一提到这事,尹秀儿忙用手绢擦擦泪湿的眼角,她靠在李威肩头,叹息说,“也不知我们闲儿到底是什么命,小时候遇到那种倒霉事情失了智又失忆,长大了又好端端的出了危及性命的事,我儿子怎么这么可怜啊。”

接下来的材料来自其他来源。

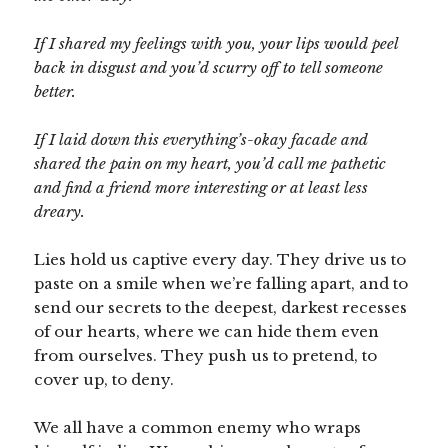
If I shared my feelings with you, your lips would peel
back in disgust and you’d scurry off to tell someone
better.
If I laid down this everything’s-okay facade and
shared the pain on my heart, you’d call me pathetic
and find a friend more interesting or at least less
dreary.
Lies hold us captive every day. They drive us to
paste on a smile when we’re falling apart, and to
send our secrets to the deepest, darkest recesses
of our hearts, where we can hide them even
from ourselves. They push us to pretend, to
cover up, to deny.
We all have a common enemy who wraps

“孩子还小,一辈子长着呢,年少时候多灾多难,过去了就享福了。”李威接过帕子轻柔地抹抹夫人的脸,柔声安慰,“别哭了,等闲儿醒了,看到自己娘亲变丑了,岂不是要认不出来了。”
“胡说,就算我变得再丑,闲儿也觉得娘是最美的。”
李威顺着她的话,“你好看,走吧,先回房睡吧,闲儿房里有人照应着呢。”
两人说着体己话,开门进了卧房。
门关上的声音传到屋顶,李安闲狠狠喘了口气,眼泪流了满脸,洇湿了袖口,一双眼已经肿得像熟透的桃子似的,红彤彤的。
他哭累了,看了眼一旁陪着的钦使大人。
寅无相手指撑着侧脸,右腿曲起随意地坐在他身旁,一袭墨绿华服清朗如君子,月光拂面,正好整以暇地看着自己。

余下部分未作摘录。